Pendant ses temps libres, l'entraîneur concentre son esprit sur l'étude et la traduction des documents d'art martiaux étrangers. Lê Công maîtrise l'anglais qu'il a commencé à apprendre il y a près de 20 ans. En 1992, lors du tournoi de jeunes karatékas d'Asie, organisé en Malaisie, Lê Công a été confronté à des difficultés de communication avec les organisateurs et le comité des arbitres. C'est alors qu'il a pris la décision de se plonger dans la langue de Shakespeare. Aujourd'hui, l'entraîneur vietnamien peut discuter aisément avec les responsables des Fédérations asiatique et internationale de karaté, les entraîneurs japonais et européens...
L'entraîneur Lê Công est exigeant avec les autres mais surtout avec lui-même. "Le maître se doit d'être un exemple. S'il n'est pas vertueux et généreux, il ne peut avoir de bons élèves et ne bénéficie pas de leur respect", confie-t-il. Concrètement, Lê Công s'occupe non seulement de l'entraînement, mais encore de divers aspects de la vie de ses petits protégés. "Je veux que les bons usages entrent peu à peu dans leurs habitudes de vie". Il fait grand cas de la solidarité au sein de son équipe et reste souvent auprès de ses élèves tard le soir.
Des champs de bataille aux tatamis
Avant d'être entraîneur, Lê Công a été soldat. Fin 1970, âgé de 18 ans, il s'engage dans l'armée tandis que la deuxième guerre d'Indochine se trouve dans sa phase la plus meurtrière. Deux mois après, le jeune soldat se retrouve sur les champs de bataille de Quand Tri (Centre). Se souvenant de cette période, le colonel Lê Công confie : "Il m'est impossible de raconter les souvenirs de ces journées. La joie, c'était chaque fois que nous descendions des avions ennemis. Notre division reconnue +unité héroïque+ a détruit beaucoup d'avions américains. Mais il y avait aussi la douleur incommensurable. Je n'ai jamais oublié cet après-midi où 16 frères d'armes ont été tués et une dizaine blessés. J'ai toujours à l'esprit le visage de chaque camarade parti ce jour-là. Avant le combat, ils rigolaient avec moi, mais après, il ne restait plus d'eux que des tombes le long du chemin". Le militaire retourne chaque année dans ces anciens champs de bataille pour visiter les tombes de ses frères d'armes et se remémorer ce passé héroïque et glorieux. Une chose intéressante chez Lê Công, tous ses papiers comme carte d'identité, permis de conduire, carte d'inscription aux compétitions sportives ou encore carte d'entrée au Centre national d'entraînement sportif de Nhôn (Hanoi)... comportent sa photo en uniforme d'officier. "Pour que tout le monde sache que je suis un militaire", explique-t-il, simplement.

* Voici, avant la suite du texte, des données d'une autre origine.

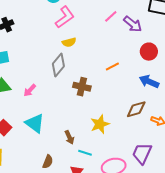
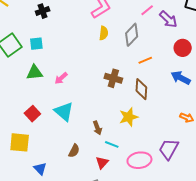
yellow semicircle: (69, 42) -> (104, 33), turned -72
gray diamond: (58, 65) -> (132, 35), moved
brown diamond: (136, 109) -> (141, 89), moved, turned -75

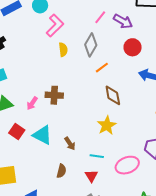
red circle: (183, 48) -> (133, 47), moved
orange line: (145, 60) -> (102, 68), moved
brown cross: (113, 78) -> (54, 95), moved
red square: (32, 114) -> (17, 132), moved
brown arrow: (97, 128) -> (70, 144), moved

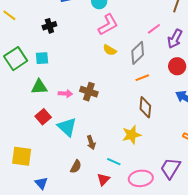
purple arrow: (123, 21) -> (175, 39), turned 72
yellow semicircle: (63, 50) -> (110, 50), turned 112
pink arrow: (32, 103) -> (65, 94), turned -136

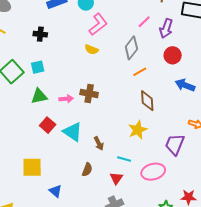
black cross: (49, 26) -> (40, 34), turned 32
yellow semicircle: (110, 50) -> (91, 49), moved
purple trapezoid: (170, 168) -> (175, 144), moved

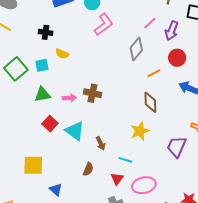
yellow semicircle: (91, 49) -> (62, 54), moved
orange line: (140, 72) -> (154, 73), moved
pink ellipse: (153, 172) -> (144, 185), moved

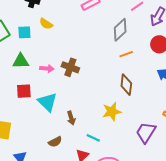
orange line: (154, 73) -> (126, 54), moved
red square: (50, 124) -> (24, 91), turned 35
brown semicircle: (88, 169) -> (55, 142), turned 32

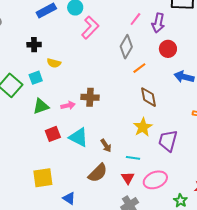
purple trapezoid: (146, 132) -> (168, 141), moved
brown semicircle: (55, 142) -> (98, 173), size x1.5

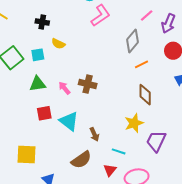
pink arrow: (68, 105) -> (64, 88), turned -128

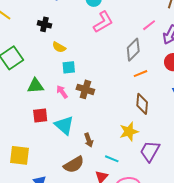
cyan square: (38, 55) -> (69, 67), moved

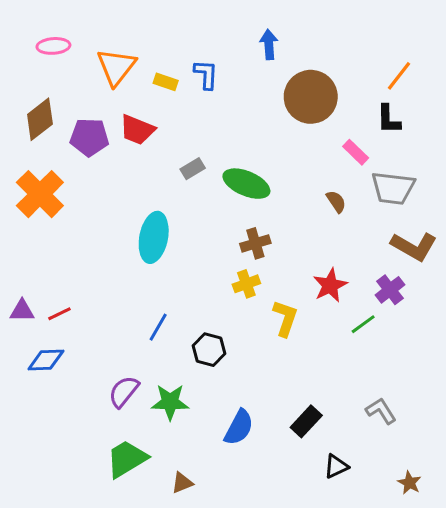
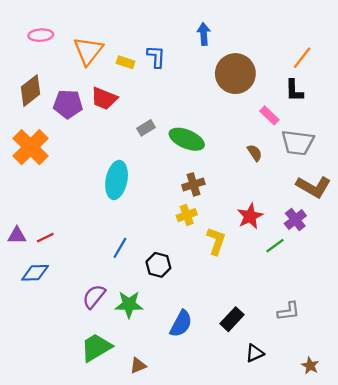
gray L-shape: (381, 411) -> (289, 311), turned 115

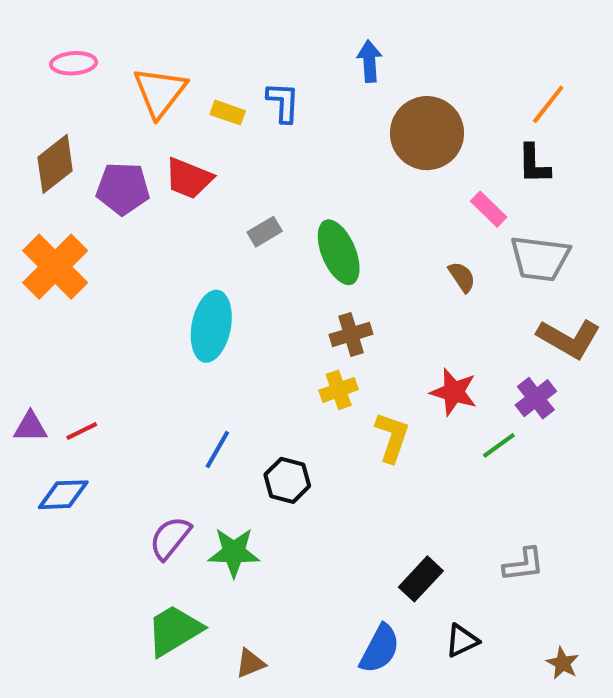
green ellipse: (187, 139) -> (339, 252), turned 44
red star: (250, 216) -> (454, 392), turned -30
blue semicircle: (181, 324) -> (380, 649), moved

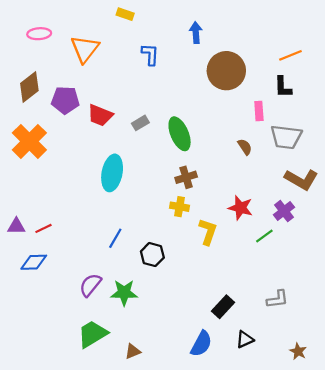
orange line: (548, 104) -> (290, 55), turned 30
yellow rectangle: (228, 113) -> (125, 14), moved
red trapezoid: (189, 178) -> (100, 115), moved
pink rectangle: (489, 209) -> (259, 111), turned 42
yellow cross: (339, 390) -> (180, 207), turned 30

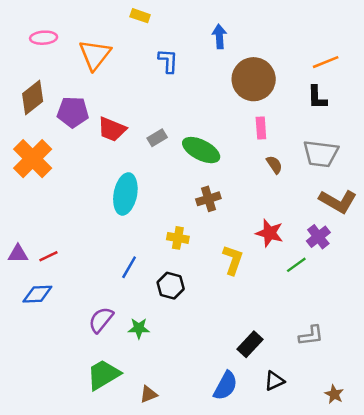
pink rectangle: (259, 111) -> (261, 128), moved
green ellipse: (180, 134) -> (201, 150), turned -40
yellow cross: (180, 207) -> (178, 238), moved
green star: (124, 293) -> (139, 328), size x0.7

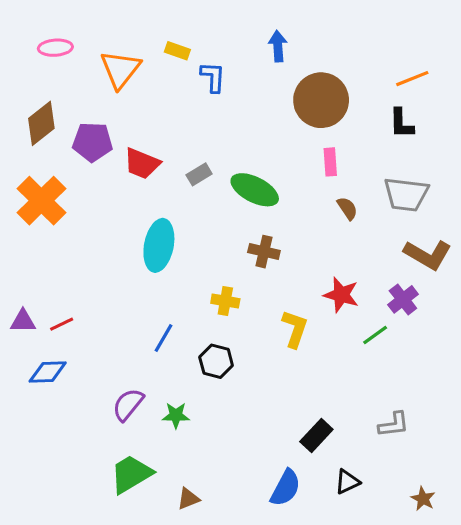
yellow rectangle: (140, 16) -> (177, 51), moved
brown cross: (208, 199) -> (264, 252), turned 30

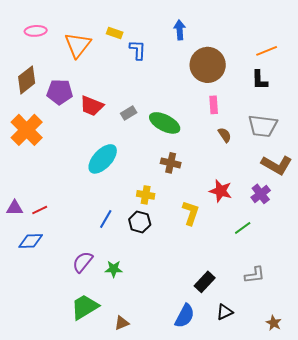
cyan ellipse: (159, 245) -> (103, 159), turned 32
green line: (375, 335) -> (243, 228), moved
black hexagon: (216, 361) -> (140, 222), moved

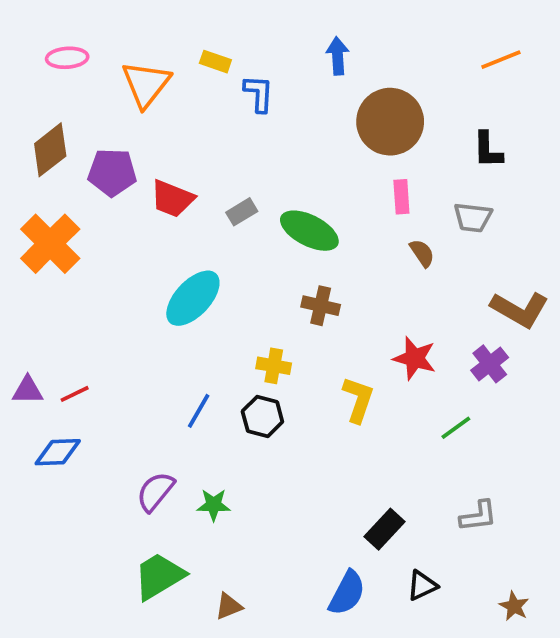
orange line: (267, 51) -> (501, 60), moved
gray trapezoid: (263, 126) -> (473, 217), moved, size x0.7

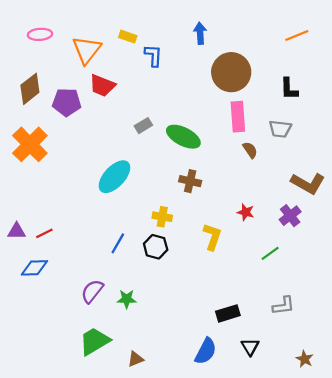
pink rectangle: (401, 197) -> (238, 117), size x1.5
red trapezoid: (172, 199) -> (102, 86), moved
red star: (415, 358) -> (246, 212), size x0.7
black rectangle: (384, 529) -> (228, 313), turned 30
black triangle: (422, 586) -> (250, 347), turned -36

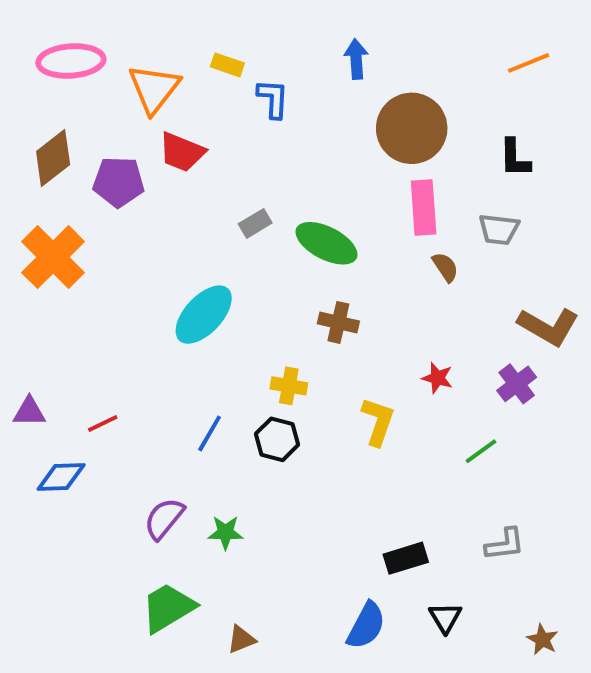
pink ellipse: (40, 34) -> (71, 61), size x1.5
red line: (44, 233) -> (103, 424), moved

Après la guerre, en 1975, Lê Công a continué de servir l'armée. Il a poursuivi ses études de karaté et est devenu, en 1986, entraîneur de l'équipe de l'armée. Aujourd'hui, à l'âge de la retraite, il reste fidèle à sa noble tâche d'entraîner les sportifs militaires. "L'armée a confiance en moi, me demande mes services. Je m'engage à continuer d'apporter mes contributions pour témoigner de ma reconnaissance envers l'armée qui m'a pris sous ses ailes alors que j'étais à peine sorti de l'adolescence", confie le vieux militaire. Lê Công est toujours fidèle à ces deux grandes qualités morales du militaire que sont la droiture et la loyauté. Il exprime cela aussi bien dans sa vie personnelle que dans sa manière d'entraîner ses sportifs. Il leur apprend les katas et leur transmet l'état d'esprit du "militaire sur le front sportif". "Chaque fois qu'un combattant monte sur le tatami, c'est comme un soldat qui part au front. Chaque victoire, c'est aussi celle de la Patrie", déclare le vieil entraîneur, qui s’est jamais autant ému lorsqu’on l'appelle "samouraï".